Scotland’s grouse estates have contributed more than £23m to the country’s economy, according to a recent survey.
The report, examining 45 Scottish grouse estates, was conducted by Scotland’s seven regional moorland groups and highlights the role that estates and grouse-shooting play in rural communities.
It found that the estates spent an average of around £500,000 with local businesses in the last year, and analysis of accounts during 2015/16, showed that more than £23m flows directly into local businesses as a result of estates’ activities.
It came as more than 350 gamekeepers, their families and traders took part in a march in Edzell in Angus to mark the upcoming grouse season which begins on Saturday 12 August, known as the Glorious Twelfth.
Animal rights groups have condemned the tradition as ridiculous.
However, Helen Savage, coordinator of the Lammermuirs Moorland Group, said the survey found benefits for lots of businesses including plant hire firms, and florists.
She said: “What the study couldn’t really look at, because the data was not available, was the income hotels, accommodation providers, restaurants and other local attractions receive from visiting shooters.
“A party of international sportsmen or women coming to the Lammermuirs shoots will stay locally, eat in local places and will also go visiting other attractions whilst in Scotland so there are widespread benefits trickling through the economy from business generated from the grouse shooting estates.
“If you add to that the number of direct and indirect jobs then you really get a flavour of what the estates are investing in the local and national economy.”

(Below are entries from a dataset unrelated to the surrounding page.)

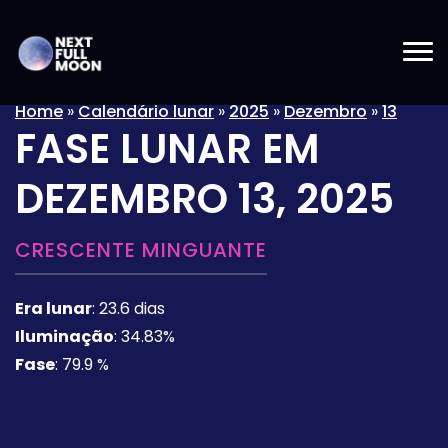
Home
»
Calendário lunar
»
2025
»
Dezembro
»
13
FASE LUNAR EM
DEZEMBRO 13, 2025
CRESCENTE MINGUANTE
Era lunar
:
23.6 dias
Iluminação
:
34.83%
Fase
:
79.9 %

Lianne MacLennan, of Scotland’s regional moorland groups, said: “Grouse shooting attracts criticism in some quarters but the survey tells the story of the value of country sports to smaller rural communities.
“The results do not show the wages that keep the gamekeepers and their families in the glen villages. What we wanted to understand better is how the impacts trickle down.
“There is not a rural community in these seven areas that could afford to lose either the number of jobs created by the grouse estates or the business people are deriving from all the work that goes on in these places.
“It is not just shooting-related businesses, either, it is everything from wine sellers to clothing companies, fencers, architects and garages. Those businesses are out in force today, standing shoulder to shoulder with the gamekeepers ahead of another busy season.”